日本色研は、色や形のもつ意味や、その使い方を研究し啓蒙普及に取り組んできた一般財団法人日本色彩研究所が、その研究成果の普及活動の一端を担い、色彩の教育教材を製作・販売する会社として、1964年に設立されました。そんな色彩研究の代表的会社が作った色見本帳。

【オススメ商品】DIC カラーガイド

1967年から出版され、印刷会社やデザイナーなどの間で色の指定や色合わせに利用される代表的な色見本帳。DICカラーや、単にDICとも呼ばれ親しまれています。色は、マンセル・カラー・システムやオストワルト・カラー、PCCSの色相環を元に、系統的に分類、配列され、カラーナンバーと色相、インキの配合比率が表示されています。

混色の基礎知識

次は混色についてです。混色には3つの方法があります。

加法混色

加法混色とは、赤(R)・緑(G)・青(B)を組み合わせて色を表現する方法です。加法混色は、色を重ねるごとに明るくなり、3つの色を重ねると白になります。スポットライトやディスプレイから発せられる色は、加法混色によって表現されます。これらの赤(R)・緑(G)・青(B)は、光の三原色と言われます。
光の三原色

減法混色

減法混色とは、イエロー(Y)・シアン(C)・マゼンタ(M)を組み合わせて色を表現する方法です。減法混色は、加法混色とは反対に色を重ねるごとに暗くなり、すべてを混ぜると黒になります。これらのイエロー(Y)・シアン(C)・マゼンタ(M)は、色の三原色と言われます。アナログで絵を描く場合はこの減法混色で表現することとなります。
色の三原色

中間混色

中間混色とは、複数の色が混ざって見えることによって、中間の色に見える混色方法です。中間混色には、 回転混色と並置混色の二種類があります。

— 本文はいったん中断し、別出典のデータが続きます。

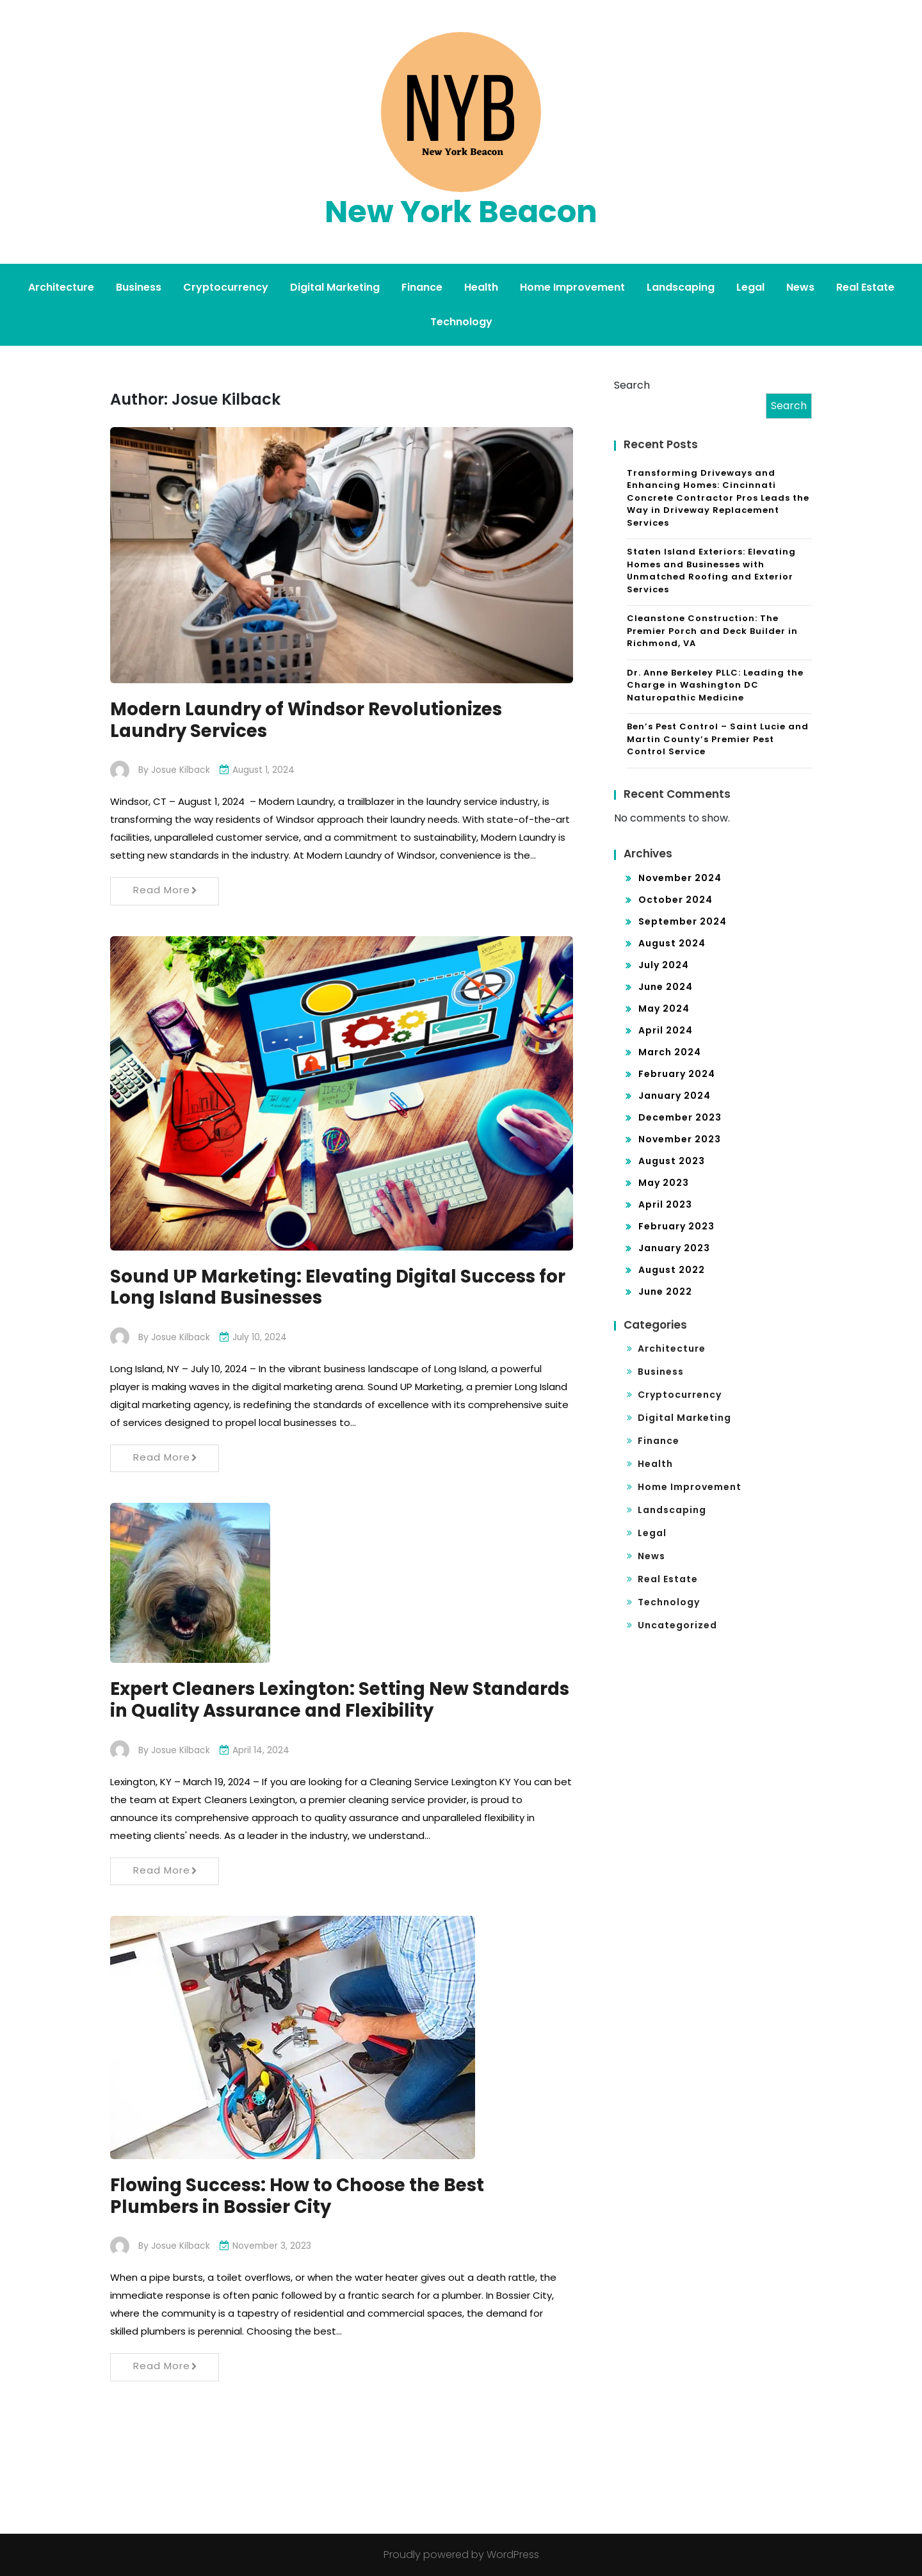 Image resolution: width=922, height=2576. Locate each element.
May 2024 (664, 1008)
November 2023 (679, 1139)
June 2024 (665, 986)
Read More (165, 889)
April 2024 (665, 1030)
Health (481, 287)
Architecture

回転混色とは、たとえばコマのような回転体の表面に複数の色を塗って高速で回転させると、目の中で色が混ざり合って中間をとった色に見えます。

並置混色とは、下の図のように、複数の色が細かく並ぶことによって目の中で色が混ざり合って、中間の色に見えることをいいます。色鉛筆やパステルなどでは、紙の上に乗った顔料が目の中で混ざって見えることによって色が表現されます。

市松模様も細かくすると一色に見える
色鉛筆の混色例

自然な彩度を表現するには?

アナログで絵を描く場合は、減法混色と中間混色で表現することがわかりました。では、混色のコツとはどのようなものなのでしょうか?

よくあるパターンとしては、色を暗くしたり鈍くしたりする場合は、黒を混ぜると考えがちです。ですが、絵を描く際に黒い絵具を使うと少し不自然になります。アナログでの調色においては、色を鈍くする場合は補色を混ぜます。その場合、たとえば黄色を鈍くする場合に混ぜる色は、紫となります。

自然界の色は意外と鈍い色です。鮮やかに見えても、それは隣り合う色の組み合わせによって相対的に鮮やかに見えているだけです。たとえば、鮮やかな花を、チューブから出したままの純色で描くと、発色は強くなりますが、人工的な印象の色になります。自然なトーンの絵を描くためには、鈍いトーンの繊細な描き分けが必要となります。

チューブから出した絵具のトーンを少し落ち着かせるために茶・紺・紫などの絵具がよく使われます。バーント・アンバーやプルシャン・ブルー、ミネラル・バイオレットなどが代表的です。絵具をそろえる際は、鮮やかな色だけでなく、渋い色も用意しましょう

色をにぶくする際は茶・紺・紫などの暗めの色を補色として混ぜる
自然な彩度は意外と鈍い色

【オススメ商品】日本色研 混色ガイド

つくりたいと思う色を窓から見えるようにするだけで、混色に必要な純色と白、黒の絵の具の割合が表示されます。色見本はPCCSに準拠した有彩色12色相・7トーンの合計84色で、色のかたよりがないように系統的に選ばれています。

使用する絵の具は、あか、しゅいろ、やまぶきいろ、きいろ、きみどり、みどり、あお、しろ、くろの9色で、市販の主要な水彩絵の具に対応しています。彩度・明度をコントロールするコツがつかめるオススメのアイテムです。

代表的な配色方法

どのような配色を選び取るかによって、表現できる作品の世界がガラッと変わります。たとえば、色の差が激しいか、落ち着いているかによって、作品から受ける印象がにぎやかになったり静かになったりします。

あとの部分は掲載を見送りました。